The systems simulated (for now)
  • Cluster Fox - My X,Y,C values in JayZ's system, with PSR stability
  • Cluster Fox + Seed - Same as above, but seeding Afactors and Pfactors
  • NightBird's (no MA) - His original WLR suggestion for the MM
  • NightBird's (100 and 300 MA) - Same with a moving average - I'm using NB's own formula for the Moving average
  • JayZ - The system currently implemented, with X,Y,C values initially suggested.
  • JayZ + Stability - The X,Y,C initially suggested, with Cluster Fox's PSR stability

    NOTE: JayZ explicitly mentioned the X,Y,C should be tuned as more data becomes available. This is more data
References at the end of this post.

In progress : X = 22, Y = 0, C = 1 with stability and seeding.

Building the simulator
Spoiler




Results
Let's skip to the interesting stuff.

Comparison 1 : W-L distribution
If the W-L distribution is narrow, the MM created more balanced matches. Players tend to get a WLR closer to 1.0 and both teams have a more equal chance of winning a game.
Posted Image

After 200k games:
NightBird's system (no MA), gives the best distribution of players in their W-L brackets.
Cluster Fox + Seeding is the second best system for W-L distribution.
NB (300 MA) is slightly worse than C Fox (Seed) - omitted for clarity.
Cluster Fox (no seed) and NightBird's system (100 MA) are comparable.
JayZ is by far the worst W-L distribution.
JayZ + Stability gives the about same results - omitted for clarity.

What does it mean?
In simple terms : The more you factor W-L in PSR, the closer the matches you get.
Also, once a moving average is included, PSR accuracy depends on noise and response time.
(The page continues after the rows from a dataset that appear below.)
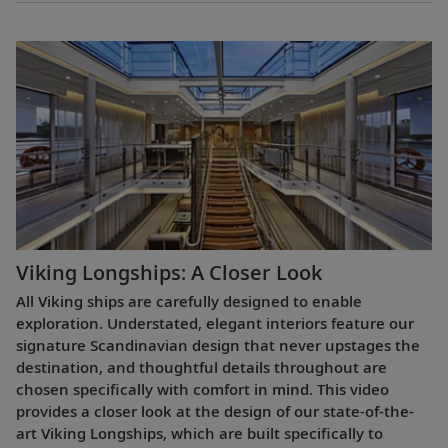
Viking Longships: A Closer Look
All Viking ships are carefully designed to enable
exploration. Understated, elegant interiors feature our
signature Scandinavian design that never upstages the
destination, and thoughtful details throughout are
chosen specifically with comfort in mind. This video
provides a closer look at the design of our state-of-the-
art Viking Longships, which are built specifically to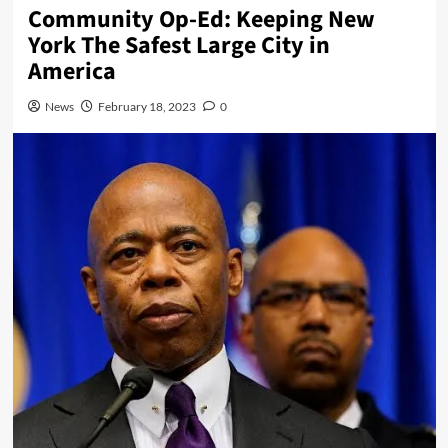
Community Op-Ed: Keeping New
York The Safest Large City in
America
News
February 18, 2023
0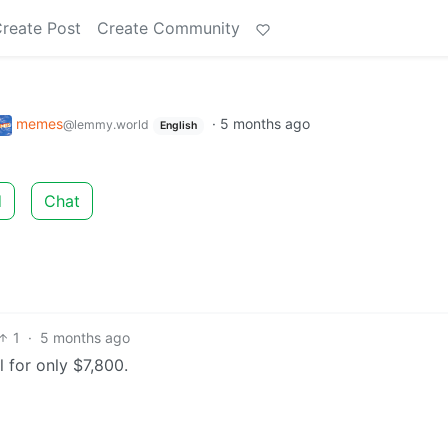
reate Post
Create Community
memes
·
5 months ago
@lemmy.world
English
d
Chat
1
·
5 months ago
l for only $7,800.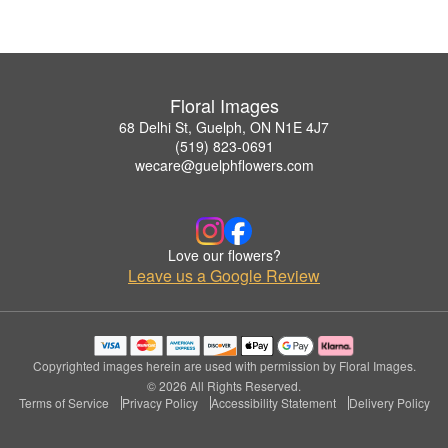
Floral Images
68 Delhi St, Guelph, ON N1E 4J7
(519) 823-0691
wecare@guelphflowers.com
Love our flowers?
Leave us a Google Review
Copyrighted images herein are used with permission by Floral Images.
© 2026 All Rights Reserved.
Terms of Service
Privacy Policy
Accessibility Statement
Delivery Policy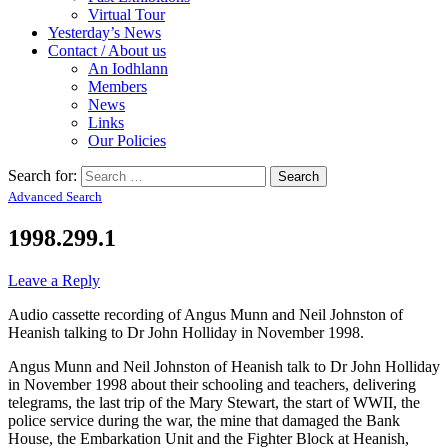
Virtual Tour
Yesterday’s News
Contact / About us
An Iodhlann
Members
News
Links
Our Policies
Search for:
Advanced Search
1998.299.1
Leave a Reply
Audio cassette recording of Angus Munn and Neil Johnston of
Heanish talking to Dr John Holliday in November 1998.
Angus Munn and Neil Johnston of Heanish talk to Dr John Holliday
in November 1998 about their schooling and teachers, delivering
telegrams, the last trip of the Mary Stewart, the start of WWII, the
police service during the war, the mine that damaged the Bank
House, the Embarkation Unit and the Fighter Block at Heanish,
Comparison 2 : Team %W-L chance distribution per games
Ideally you want teams with 50%-50% win chance. An ideal MM would be able to create this every single game. This is not possible, so as close to 50-50 as possible is best.

All 4 base systems:
Posted Image

Again, NB (no MA) and C Fox (Seed) are best and this time, comparable. NB (no MA) is slightly better.
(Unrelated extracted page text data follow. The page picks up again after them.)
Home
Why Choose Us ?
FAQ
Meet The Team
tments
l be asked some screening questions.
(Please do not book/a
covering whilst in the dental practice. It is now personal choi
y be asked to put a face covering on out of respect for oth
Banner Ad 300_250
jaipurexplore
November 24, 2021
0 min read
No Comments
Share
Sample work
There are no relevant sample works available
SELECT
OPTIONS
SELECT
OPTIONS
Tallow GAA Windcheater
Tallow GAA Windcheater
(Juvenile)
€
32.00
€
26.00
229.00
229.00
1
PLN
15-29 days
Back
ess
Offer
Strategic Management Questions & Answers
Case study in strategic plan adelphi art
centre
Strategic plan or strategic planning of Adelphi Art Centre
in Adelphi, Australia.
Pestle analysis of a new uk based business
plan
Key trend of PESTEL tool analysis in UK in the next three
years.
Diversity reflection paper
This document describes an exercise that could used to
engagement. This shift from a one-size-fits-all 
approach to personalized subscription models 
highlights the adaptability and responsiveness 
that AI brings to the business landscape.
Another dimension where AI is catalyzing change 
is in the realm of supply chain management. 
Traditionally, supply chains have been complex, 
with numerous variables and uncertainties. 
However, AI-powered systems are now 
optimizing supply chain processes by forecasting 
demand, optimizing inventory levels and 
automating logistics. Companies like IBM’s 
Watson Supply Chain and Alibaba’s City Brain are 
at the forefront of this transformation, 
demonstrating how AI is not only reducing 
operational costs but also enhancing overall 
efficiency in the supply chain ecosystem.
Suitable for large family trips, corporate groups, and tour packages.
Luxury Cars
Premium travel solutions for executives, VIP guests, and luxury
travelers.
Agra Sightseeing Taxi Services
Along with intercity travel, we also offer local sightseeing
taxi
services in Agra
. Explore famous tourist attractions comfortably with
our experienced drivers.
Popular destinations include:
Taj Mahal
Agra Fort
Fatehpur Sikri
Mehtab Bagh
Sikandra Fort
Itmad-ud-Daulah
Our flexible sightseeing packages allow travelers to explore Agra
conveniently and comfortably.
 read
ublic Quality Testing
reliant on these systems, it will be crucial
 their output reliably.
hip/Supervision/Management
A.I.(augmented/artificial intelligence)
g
Effect of NightBird's Moving Average:
Posted Image
Including a moving average in NB's system has a negative effect. It makes everyone tend heavily towards 1.0 WLR at the start and as such, has problems from noise or slow response time of PSR. NB (100 MA) suffers from W-L noise. NB (300 MA) suffers mostly from slow response time (more games played would become more accurate).

Effect of Stability and seeding:
Posted Image

This one is interesting. Stabilizing JayZ has very little effect. Reason is not enough games were played at 200k to get the full divergence effect towards T1 and T5. This is visible later on in the PSR graphs.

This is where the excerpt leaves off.